Brit is busy today, but this is just too newsworthy to miss
Unfortunatelyit's not reaching all the way to the top yet. But another arm of the News international spidersweb in the UK today has had a visit from the police.
BBC News - Operation Elveden: Five held in police payment probe
Four former and current Sun journalists and a police officer have been arrested by detectives investigating payments made to police by journalists.
Scotland Yard said the men, aged 29 to 56, were arrested at addresses in London and Essex earlier.
The 29-year-old, a serving officer in the Metropolitan Police's Territorial Policing Command, was arrested at his work - a central London police station.
The Guardian and Sky news have named the four people as
Sun journalists and police officer arrested in corruption investigation | Media | guardian.co.uk
The four Sun employees arrested are understood to be Mike Sullivan, the Sun's crime editor, the former managing editor Graham Dudman, the executive editor Fergus Shanahan and Chris Pharo, a news desk executive.
police report that the four individuals have had their homes and their work areas searched. and one can only assume that emails etc are also the subject of examination by the servants of the law.
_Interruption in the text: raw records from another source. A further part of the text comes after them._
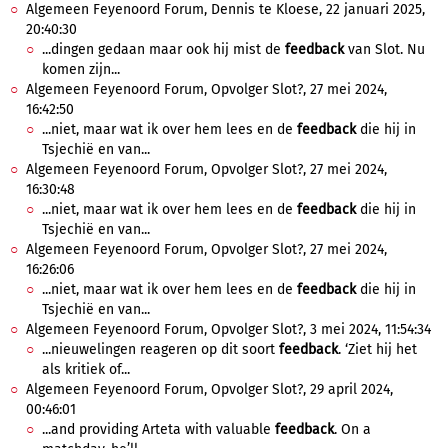
Algemeen Feyenoord Forum, Dennis te Kloese, 22 januari 2025,
20:40:30
...dingen gedaan maar ook hij mist de
feedback
van Slot. Nu
komen zijn...
Algemeen Feyenoord Forum, Opvolger Slot?, 27 mei 2024,
16:42:50
...niet, maar wat ik over hem lees en de
feedback
die hij in
Tsjechië en van...
Algemeen Feyenoord Forum, Opvolger Slot?, 27 mei 2024,
16:30:48
...niet, maar wat ik over hem lees en de
feedback
die hij in
Tsjechië en van...
Algemeen Feyenoord Forum, Opvolger Slot?, 27 mei 2024,
16:26:06
...niet, maar wat ik over hem lees en de
feedback
die hij in
Tsjechië en van...
Algemeen Feyenoord Forum, Opvolger Slot?, 3 mei 2024, 11:54:34
...nieuwelingen reageren op dit soort
feedback
. ‘Ziet hij het
als kritiek of...
Algemeen Feyenoord Forum, Opvolger Slot?, 29 april 2024,
00:46:01
...and providing Arteta with valuable
feedback
. On a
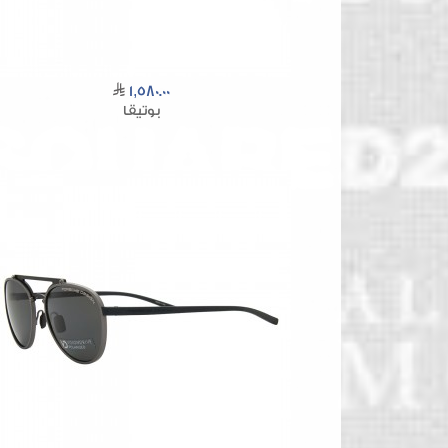
1,580.00
بوتيقا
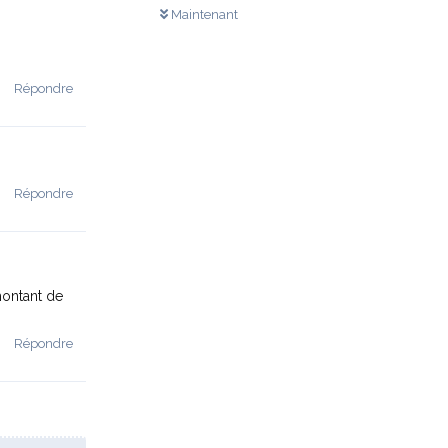
Maintenant
Répondre
Répondre
montant de
Répondre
The Guardian also reports that
Sun journalists and police officer arrested in corruption investigation | Media | guardian.co.uk
The arrests came after information was passed to the police by News Corporation's internal investigations unit, the Management and Standards Committee. It was set up in the wake of the phone-hacking scandal that erupted last July by Rupert Murdoch and operates independently of News International.
Understandably this has introduced an air of panic into the papers employees. They knew that Rupert had set up an independent ethics and standards investigation group, but they didn't expect it to be either Independent, ethical, or actually do any Investigation, so to find out that it has actually done what the name says on the tin has turned out to be a bit of a shock. Judging by a selection of tweets and comments, at best the Wapping newsroom is feeling betrayed by its own management. at worst they are wondering who's next.
A number of journalists must now come to the conclusion that Rupert is quite happily selling anyone down the river who will let him keep his hands on the company for a while longer. Sooner or later some reporters are going to have to come to the conclusion that the only thing to do is to sing now and sing loud for everyone to hear, as an alternative to small rooms with grey barred windows, and then the fun most definitely begins as people race to be the first to sing and not end up being the fall guy when things truly come apart.
You have to now ask, where is the activity on the other side of the Atlantic. Piece of evidence after piece of evidence appears of corporate malfeasance ranging up and down the corporate ladder, and still the DOJ appears to be sitting doing very little.